Seriously? every hour?


AdamD said:


> Sweet. Orchid Inn?


No, does Sam do whole sell?


Cat said:


> omg sandies!!:drool::drool: If you ever sell a sandie or any orchid with sandie in the line send a pm my way!


I'll keep you in mind.


SlipperFan said:


> OMG, Rick -- what beautiful plants!



Quintal did do me right don't think Dot?


----------



## SlipperFan (Feb 21, 2015)

Quintal has great plants! My only complaint with them in the past was mislabeled plants. Maybe they've corrected that issue.


----------



## SlipperKing (Feb 21, 2015)

I haven't come across that issue but I am limited to slippers only. Not that slipper are immune.


----------



## AdamD (Feb 21, 2015)

Ah. I see the Hawaiian newspaper now.
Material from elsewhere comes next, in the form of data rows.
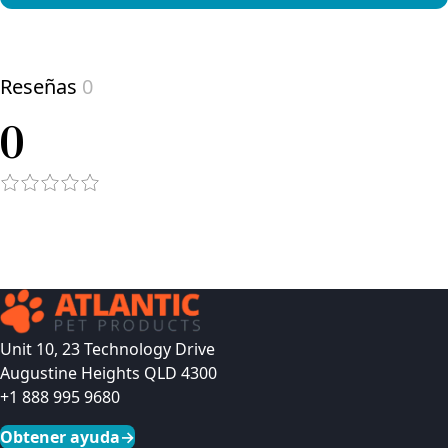
View product
Reseñas
0
0
Unit 10, 23 Technology Drive
Augustine Heights QLD 4300
+1 888 995 9680
Obtener ayuda
→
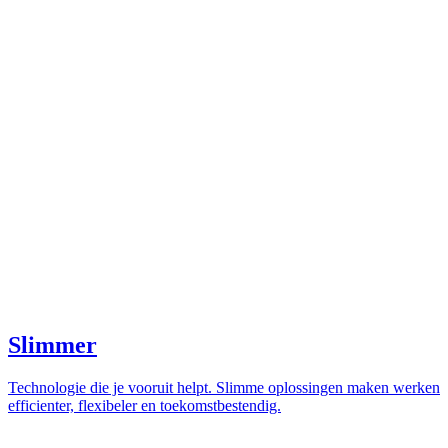
Slimmer
Technologie die je vooruit helpt. Slimme oplossingen maken werken
efficienter, flexibeler en toekomstbestendig.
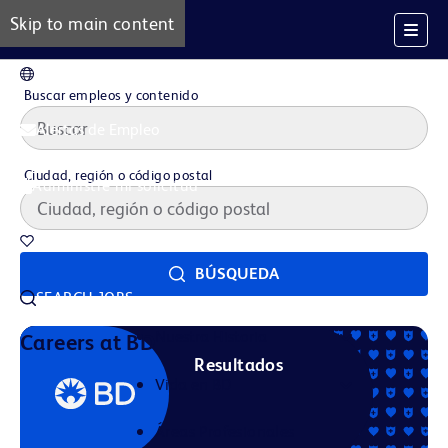
Skip to main content
ES
Buscar empleos y contenido
Alertas de Empleo
Ciudad, región o código postal
Administre mi solicitud
Trabajos guardados
BÚSQUEDA
SEARCH JOBS
Nuestra Historia
Careers at BD
Resultados
Vida en BD
Áreas Profesionales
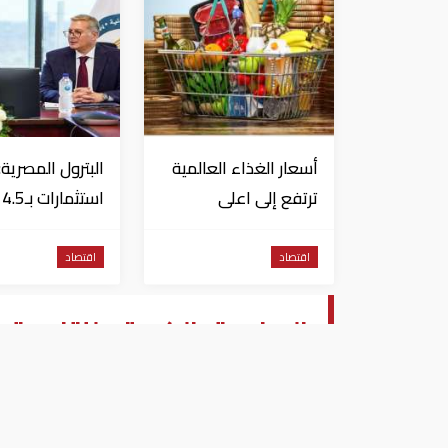
أسعار الغذاء العالمية
البترول المصرية:
ترتفع إلى اعلى
اس
مستوياتها منذ 3
دولار لزيادة الإنت
سنوات
المحلي وتقليل
اقتصاد
اقتصاد
الاستيراد
مشروع توفير مياه الشرب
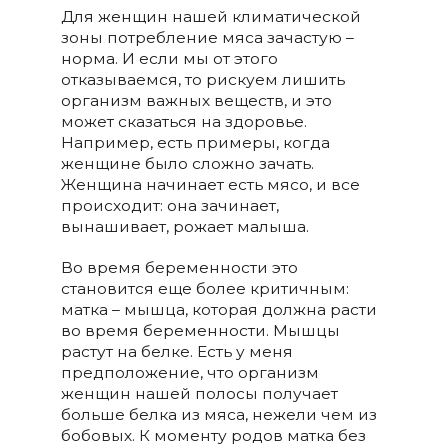
Для женщин нашей климатической
зоны потребление мяса зачастую –
норма. И если мы от этого
отказываемся, то рискуем лишить
организм важных веществ, и это
может сказаться на здоровье.
Например, есть примеры, когда
женщине было сложно зачать.
Женщина начинает есть мясо, и все
происходит: она зачинает,
вынашивает, рожает малыша.
Во время беременности это
становится еще более критичным:
матка – мышца, которая должна расти
во время беременности. Мышцы
растут на белке. Есть у меня
предположение, что организм
женщин нашей полосы получает
больше белка из мяса, нежели чем из
бобовых. К моменту родов матка без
I believe Sam does wholesale, but the website has said 'list coming soon' for a few years...


----------



## troy (Feb 21, 2015)

Please post pics of the blooms!!!!


----------



## abax (Feb 21, 2015)

SK only a very cruel Texan could show these gorgeous
plants to people who are snowed-in and new plant short.
What a meanie!


----------



## NYEric (Feb 22, 2015)

Good acquisitions.


----------



## Trithor (Feb 22, 2015)

Seriously jealous here! Kind of promotes the need to buy, .....buy,BUY!


----------



## SlipperKing (Feb 22, 2015)

You are too funny Anglia.


----------



## SlipperKing (Feb 22, 2015)

That's an excellent idea Gary but my first thought is to sell. I'm giving a talk to the Galveston Society in March so I'll sell some stuff there. April the HOS has their show and of course if anyone is interested in anything here give me a PM. I'll come up with a price.


----------



## SlipperFan (Feb 22, 2015)

I'm missing something. What are you selling?


----------



## SlipperKing (Feb 23, 2015)

Hey Dot. My intent is to sell any and all for a profit from this shipment then purchase more. Of course my primary interest was the sanderianums but everything has a price!


----------



## SlipperFan (Feb 23, 2015)

Aha! Too bad it is so darned cold here...


----------



## paphioboy (Feb 25, 2015)

A double spike sanderianum!! OMG!


----------



## Migrant13 (Feb 25, 2015)

If a box of orchids that big showed up at my house, I am pretty sure I would have to pack my bags!!


----------



## Happypaphy7 (Mar 21, 2015)

Is your wife that strict? lol


----------



## Heather (Mar 21, 2015)

So, are they gone yet?


----------